There's a public report from a Flutter app with ~40 developers and 3,000 tests where generation took 8 minutes on an M1 Mac, 16 minutes on a Linux CI box, and outright failed (exit code -9, out of memory) on a 4GB box. The team only got it down from 12 to ~5 minutes by renaming sources with a .buildable suffix and configuring generate_for (MobileNativeFoundation, discussion #200, 2026). Five minutes is the "optimized" state. To regenerate mocks.

On the 40k-line app, the number wasn't minutes, it was 12 to 25 seconds per build_runner pass — every time I touched a method signature that had a mock. Multiply that by the dozens of times you change an interface during a day of refactoring. The cost isn't the isolated second. It's the micro-cut to flow, repeated, that makes you stop running tests before you commit. That's the wrong way to spend a senior dev's attention.

Opaque errors when a stub doesn't match

The second problem is sneakier. When you forget to stub a method on a generated mock, the default behavior either throws or returns a "legal" default — and the message is about the mock's internals, not your scenario. @GenerateNiceMocks (today's recommended path) returns a simple legal value for unstubbed calls (Flutter docs, 2026). Great for not crashing — terrible for debugging. Your test passes by returning 0, '', or null somewhere you didn't even know was being called, and the bug leaks to production disguised as a green test.

I've burned a full afternoon on exactly this. The mock returned the "legal" default, the test stayed green, and the real rule was wrong. Which is precisely the scenario Valentina Jemuovic describes when she explains why the old test pyramid fails:

"Your unit tests pass. Your E2E tests pass. And yet, the tax calculation was wrong. [...] There's a massive gap between 'all my unit tests pass' and 'this feature actually works as the customer expects.' That gap is where your production bugs live." — Valentina Jemuovic, Optivem Journal

Manual fakes: same coverage, zero codegen

The alternative nobody wants to hear because it sounds like grunt work: the manual fake. One class per dependency, implementing only the methods that test uses. No annotation, no .mocks.dart, nothing to run.

The instant objection is "but that's more lines of code." In practice, it isn't. The generated mock file was 800 lines to cover 5 dependencies — code I neither wrote nor read, but that landed in the diff and in build time. The equivalent manual fakes are 15-30 lines per dependency, written by me, readable, and they stop existing as a generated artifact. Code you control is not the same as code a tool vomits.

And the error stays legible. If the fake doesn't implement a method, the Dart compiler tells you immediately, with the class and method name — not at runtime, not with a silent "legal" value. A compile error is the best kind of bug: it happens before you run anything.

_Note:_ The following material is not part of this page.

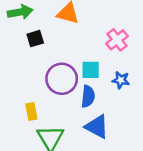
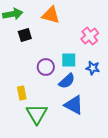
purple circle: (62, 79) -> (46, 67), size x0.7
blue semicircle: (88, 96) -> (67, 81), turned 42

// Manual fake: 0 codegen, compile error if the interface changes
class FakeOrderApi implements OrderApi {
  final List<Order> _orders;
  FakeOrderApi(this._orders);

  @override
  Future<List<Order>> fetchOrders() async => _orders;

  // If OrderApi gains a new method, THIS STOPS COMPILING.
  // The generated Mockito mock would have returned a "legal"
  // value and masked it.
}

valentyTest: the real trick for component tests

Manual fakes solve "how do I kill code generation." Valenty solves "how do I stop testing implementation instead of behavior." Valenty is an open-source package I published to pub.dev (valenty_test + valenty_cli) after getting fed up with the boilerplate. It's built on Valentina Jemuovic's Modern Test Pyramid, and it covers the component test level: it runs the entire Flutter app, with real business logic, but with external dependencies (Firebase, Dio, databases) swapped for fakes.

The valentyTest pattern separates three things that a normal widget test mashes into one soup:

BackendStubDsl — the setup, where you configure what external systems return.
SystemDsl — the body, where you describe user actions in domain language.
UiDriver — the boring layer, where every find.byKey, tester.tap, and pumpAndSettle lives.

The test itself looks like this — note there's not a single find.byKey in the body:

valentyTest(
  'should show order total after placing the order',
  setup: (backend) {
    backend.stubProduct(sku: 'APPLE1001', price: 2.50);
    backend.stubOrderCreation(totalPrice: 12.50);
  },
  body: (system, backend) async {
    await system.openApp();
    await system.selectProduct('APPLE1001');
    await system.setQuantity(5);
    await system.placeOrder();
    await system.verifyConfirmation('Total: \$12.50');
  },
);

That reads like a user story. Six months later, when you come back to this test, you'll understand the scenario without decoding a widget tree. And when the "place order" button changes its key, you fix it in one place — the UiDriver — and every scenario keeps passing. A generated mock gives you none of that separation: it pushes you toward verifying "method X was called with Y," which is testing implementation, not behavior.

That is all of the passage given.